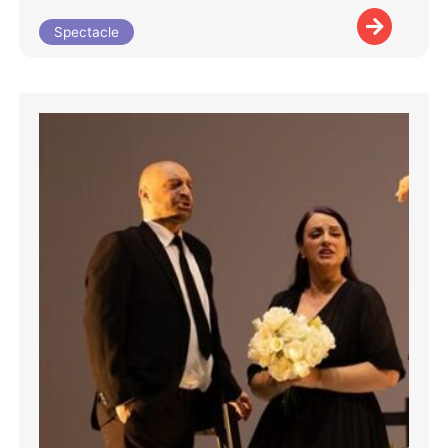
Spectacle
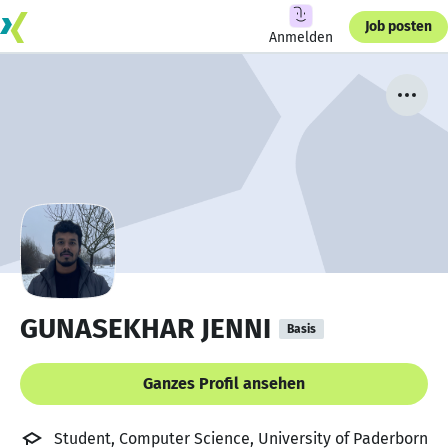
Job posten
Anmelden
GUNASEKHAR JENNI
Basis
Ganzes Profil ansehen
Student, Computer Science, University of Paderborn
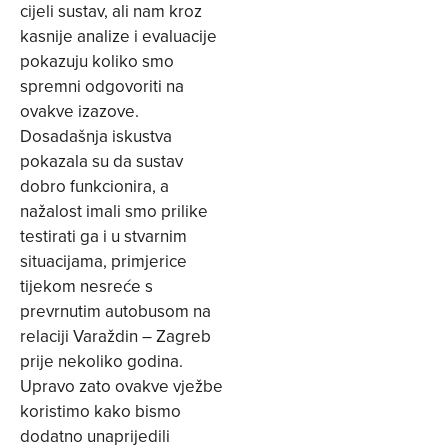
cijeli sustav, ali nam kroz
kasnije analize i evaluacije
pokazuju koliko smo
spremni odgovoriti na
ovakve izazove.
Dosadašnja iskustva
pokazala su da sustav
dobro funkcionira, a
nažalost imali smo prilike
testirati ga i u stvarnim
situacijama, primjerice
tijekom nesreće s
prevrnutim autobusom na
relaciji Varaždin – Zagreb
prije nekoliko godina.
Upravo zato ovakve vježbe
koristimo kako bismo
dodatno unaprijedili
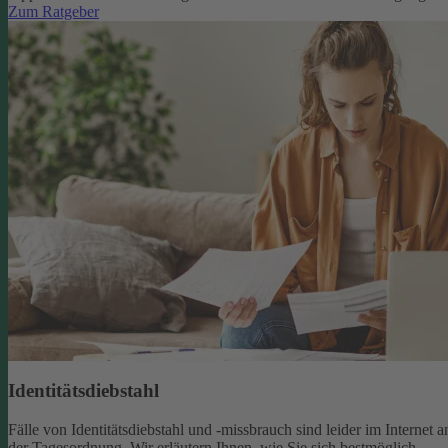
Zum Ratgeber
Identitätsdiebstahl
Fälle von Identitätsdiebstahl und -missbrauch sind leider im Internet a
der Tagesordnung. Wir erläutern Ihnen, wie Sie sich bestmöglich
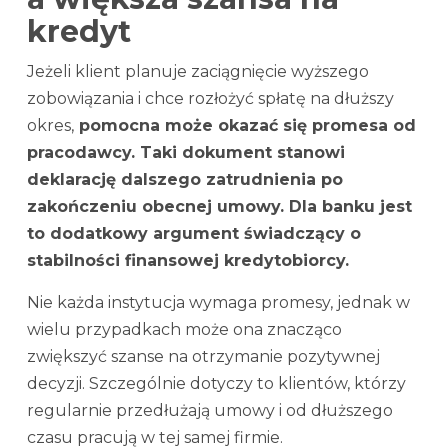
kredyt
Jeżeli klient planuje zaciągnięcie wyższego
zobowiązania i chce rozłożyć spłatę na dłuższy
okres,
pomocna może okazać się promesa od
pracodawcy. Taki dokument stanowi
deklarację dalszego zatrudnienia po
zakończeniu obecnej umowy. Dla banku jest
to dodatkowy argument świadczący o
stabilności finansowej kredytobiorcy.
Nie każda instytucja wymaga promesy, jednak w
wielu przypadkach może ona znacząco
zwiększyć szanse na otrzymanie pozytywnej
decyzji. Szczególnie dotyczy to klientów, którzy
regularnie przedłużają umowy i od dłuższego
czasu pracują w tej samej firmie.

________________________

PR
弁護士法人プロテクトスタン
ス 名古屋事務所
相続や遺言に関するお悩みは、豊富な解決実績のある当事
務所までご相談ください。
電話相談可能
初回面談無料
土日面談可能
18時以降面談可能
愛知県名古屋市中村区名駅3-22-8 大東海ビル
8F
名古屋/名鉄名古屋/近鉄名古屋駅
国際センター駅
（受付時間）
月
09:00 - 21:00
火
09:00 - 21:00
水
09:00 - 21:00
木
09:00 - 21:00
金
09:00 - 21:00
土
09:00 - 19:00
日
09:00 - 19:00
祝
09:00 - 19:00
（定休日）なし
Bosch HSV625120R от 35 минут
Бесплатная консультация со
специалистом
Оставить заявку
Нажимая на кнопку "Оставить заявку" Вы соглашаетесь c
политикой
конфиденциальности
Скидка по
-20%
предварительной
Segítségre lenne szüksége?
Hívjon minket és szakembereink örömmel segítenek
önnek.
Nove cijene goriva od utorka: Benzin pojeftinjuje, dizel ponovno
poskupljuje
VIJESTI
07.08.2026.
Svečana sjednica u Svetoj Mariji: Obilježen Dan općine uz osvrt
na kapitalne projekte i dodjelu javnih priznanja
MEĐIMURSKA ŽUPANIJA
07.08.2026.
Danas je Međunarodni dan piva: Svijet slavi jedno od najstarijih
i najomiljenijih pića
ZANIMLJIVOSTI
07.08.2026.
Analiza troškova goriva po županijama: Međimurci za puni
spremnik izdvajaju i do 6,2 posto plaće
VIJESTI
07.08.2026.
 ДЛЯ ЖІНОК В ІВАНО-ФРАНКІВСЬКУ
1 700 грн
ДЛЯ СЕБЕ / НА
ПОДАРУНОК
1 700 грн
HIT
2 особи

________________________

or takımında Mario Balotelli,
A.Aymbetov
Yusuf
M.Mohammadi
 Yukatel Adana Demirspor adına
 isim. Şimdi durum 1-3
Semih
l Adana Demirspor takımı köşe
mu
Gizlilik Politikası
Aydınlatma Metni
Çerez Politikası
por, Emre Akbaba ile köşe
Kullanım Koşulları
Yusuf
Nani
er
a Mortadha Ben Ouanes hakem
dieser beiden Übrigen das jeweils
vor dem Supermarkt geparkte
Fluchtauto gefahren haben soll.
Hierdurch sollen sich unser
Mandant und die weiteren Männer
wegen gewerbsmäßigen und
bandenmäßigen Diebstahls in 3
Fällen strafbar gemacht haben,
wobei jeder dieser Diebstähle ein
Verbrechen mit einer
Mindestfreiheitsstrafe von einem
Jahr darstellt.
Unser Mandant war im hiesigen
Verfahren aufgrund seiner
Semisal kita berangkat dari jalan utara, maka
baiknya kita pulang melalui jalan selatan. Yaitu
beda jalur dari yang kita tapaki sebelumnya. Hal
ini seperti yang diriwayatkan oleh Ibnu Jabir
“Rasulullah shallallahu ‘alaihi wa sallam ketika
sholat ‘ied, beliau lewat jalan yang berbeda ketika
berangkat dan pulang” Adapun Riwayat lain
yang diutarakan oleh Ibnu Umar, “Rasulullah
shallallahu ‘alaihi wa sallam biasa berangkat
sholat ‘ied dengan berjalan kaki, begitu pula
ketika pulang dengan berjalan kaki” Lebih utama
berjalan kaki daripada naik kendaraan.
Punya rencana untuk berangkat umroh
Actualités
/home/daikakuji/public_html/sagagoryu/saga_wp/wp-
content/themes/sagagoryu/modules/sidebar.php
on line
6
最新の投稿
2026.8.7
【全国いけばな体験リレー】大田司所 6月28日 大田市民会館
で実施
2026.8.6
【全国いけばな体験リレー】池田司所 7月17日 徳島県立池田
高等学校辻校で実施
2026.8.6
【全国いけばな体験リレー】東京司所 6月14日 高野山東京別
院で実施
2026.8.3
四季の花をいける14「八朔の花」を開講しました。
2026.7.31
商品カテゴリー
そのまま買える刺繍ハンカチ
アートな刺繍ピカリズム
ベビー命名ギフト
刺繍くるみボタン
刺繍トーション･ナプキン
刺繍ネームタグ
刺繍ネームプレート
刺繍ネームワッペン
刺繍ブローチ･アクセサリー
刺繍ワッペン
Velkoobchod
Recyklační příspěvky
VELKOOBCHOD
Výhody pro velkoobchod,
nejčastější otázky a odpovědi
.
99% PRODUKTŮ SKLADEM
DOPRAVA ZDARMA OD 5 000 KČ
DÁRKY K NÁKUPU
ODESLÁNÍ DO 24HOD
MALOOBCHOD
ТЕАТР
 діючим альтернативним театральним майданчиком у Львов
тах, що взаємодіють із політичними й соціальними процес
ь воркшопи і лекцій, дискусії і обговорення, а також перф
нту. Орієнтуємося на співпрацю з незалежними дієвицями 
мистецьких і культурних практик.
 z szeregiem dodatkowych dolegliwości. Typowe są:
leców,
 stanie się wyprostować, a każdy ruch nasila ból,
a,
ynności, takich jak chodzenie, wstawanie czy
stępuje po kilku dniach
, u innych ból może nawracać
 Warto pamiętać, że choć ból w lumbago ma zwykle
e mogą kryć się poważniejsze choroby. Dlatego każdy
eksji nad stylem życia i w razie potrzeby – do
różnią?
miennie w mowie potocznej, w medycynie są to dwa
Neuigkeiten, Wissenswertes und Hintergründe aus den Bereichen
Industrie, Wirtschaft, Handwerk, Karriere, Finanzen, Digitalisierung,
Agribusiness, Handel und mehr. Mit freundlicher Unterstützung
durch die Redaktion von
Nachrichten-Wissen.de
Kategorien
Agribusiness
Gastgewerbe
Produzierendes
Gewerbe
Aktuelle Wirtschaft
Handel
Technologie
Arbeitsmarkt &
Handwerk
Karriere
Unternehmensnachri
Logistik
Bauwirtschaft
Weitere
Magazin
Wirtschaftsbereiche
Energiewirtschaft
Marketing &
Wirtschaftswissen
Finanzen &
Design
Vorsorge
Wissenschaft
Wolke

________________________

▶ [Requirement]:
Check each line above for the string "Mandant" and return those that contain it.

▶ [Exercise answer]:
Mandant und die weiteren Männer
Unser Mandant war im hiesigen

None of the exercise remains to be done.